Collected data
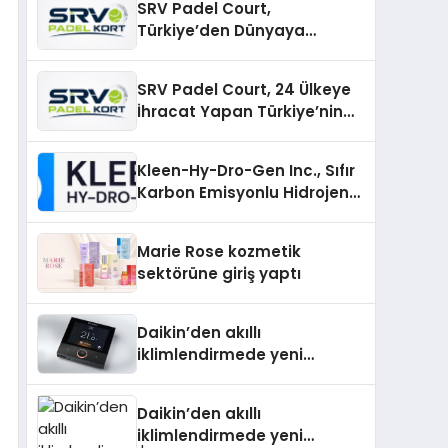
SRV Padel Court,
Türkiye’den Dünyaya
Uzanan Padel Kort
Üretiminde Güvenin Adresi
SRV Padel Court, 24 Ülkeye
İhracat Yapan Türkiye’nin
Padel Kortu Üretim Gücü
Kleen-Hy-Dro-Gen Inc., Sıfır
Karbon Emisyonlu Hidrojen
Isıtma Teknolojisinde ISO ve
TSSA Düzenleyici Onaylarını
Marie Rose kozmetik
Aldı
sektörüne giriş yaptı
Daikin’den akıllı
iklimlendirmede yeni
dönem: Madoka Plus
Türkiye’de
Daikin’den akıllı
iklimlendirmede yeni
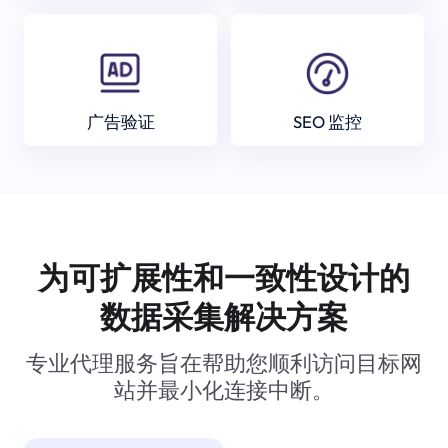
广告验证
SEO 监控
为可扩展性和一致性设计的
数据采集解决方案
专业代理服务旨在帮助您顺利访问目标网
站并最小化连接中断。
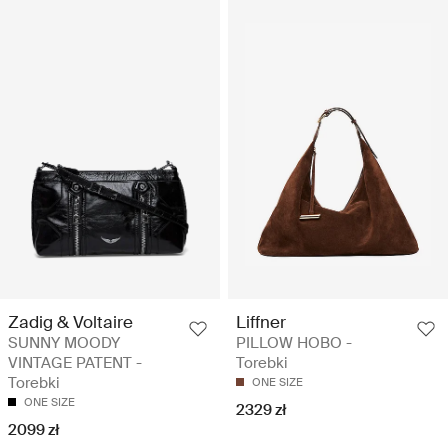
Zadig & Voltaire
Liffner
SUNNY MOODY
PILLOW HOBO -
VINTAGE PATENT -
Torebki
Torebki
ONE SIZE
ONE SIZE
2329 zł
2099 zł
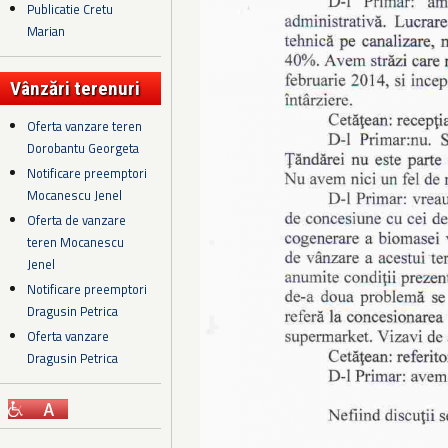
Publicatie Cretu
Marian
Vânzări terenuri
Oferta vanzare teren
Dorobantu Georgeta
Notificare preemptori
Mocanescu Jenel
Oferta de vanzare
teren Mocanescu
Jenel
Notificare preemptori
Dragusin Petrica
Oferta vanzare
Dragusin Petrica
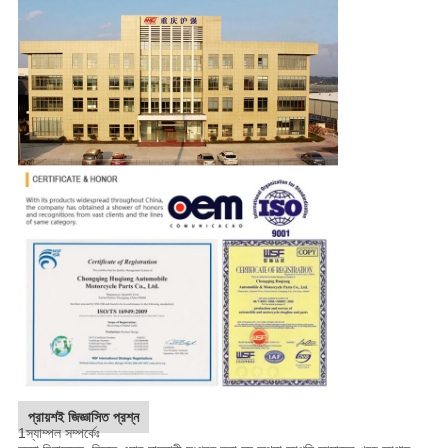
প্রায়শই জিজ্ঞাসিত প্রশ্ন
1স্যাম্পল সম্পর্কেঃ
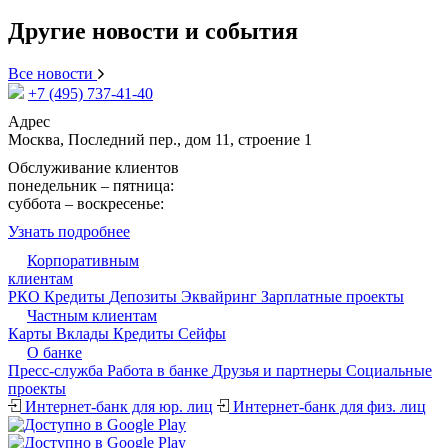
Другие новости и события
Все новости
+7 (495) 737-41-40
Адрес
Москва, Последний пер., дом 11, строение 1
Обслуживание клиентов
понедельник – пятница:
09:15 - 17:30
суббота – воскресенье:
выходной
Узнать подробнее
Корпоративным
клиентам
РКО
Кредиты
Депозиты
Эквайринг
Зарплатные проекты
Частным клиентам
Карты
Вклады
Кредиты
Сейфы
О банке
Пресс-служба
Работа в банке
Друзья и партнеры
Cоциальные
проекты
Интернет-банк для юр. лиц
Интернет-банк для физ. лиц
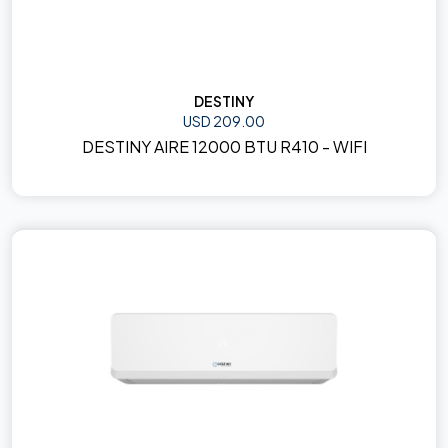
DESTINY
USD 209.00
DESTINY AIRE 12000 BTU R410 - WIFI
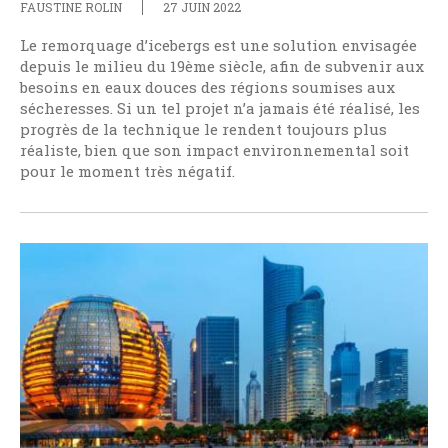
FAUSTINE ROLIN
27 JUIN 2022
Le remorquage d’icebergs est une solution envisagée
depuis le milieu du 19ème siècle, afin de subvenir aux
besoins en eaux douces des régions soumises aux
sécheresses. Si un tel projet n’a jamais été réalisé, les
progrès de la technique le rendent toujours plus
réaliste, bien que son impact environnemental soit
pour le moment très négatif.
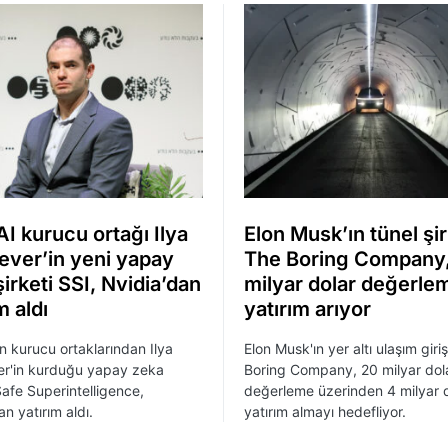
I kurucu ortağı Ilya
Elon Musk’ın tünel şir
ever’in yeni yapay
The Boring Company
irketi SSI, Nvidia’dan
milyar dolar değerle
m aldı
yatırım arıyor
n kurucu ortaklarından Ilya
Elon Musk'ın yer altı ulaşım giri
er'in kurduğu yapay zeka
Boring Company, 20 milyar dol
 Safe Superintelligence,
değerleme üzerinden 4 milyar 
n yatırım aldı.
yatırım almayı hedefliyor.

#### PROBLEM TO SOLVE:
Show all lines above holding "yatırım".

#### ANSWER SPACE:
yatırım arıyor
n yatırım aldı.
yatırım almayı hedefliyor.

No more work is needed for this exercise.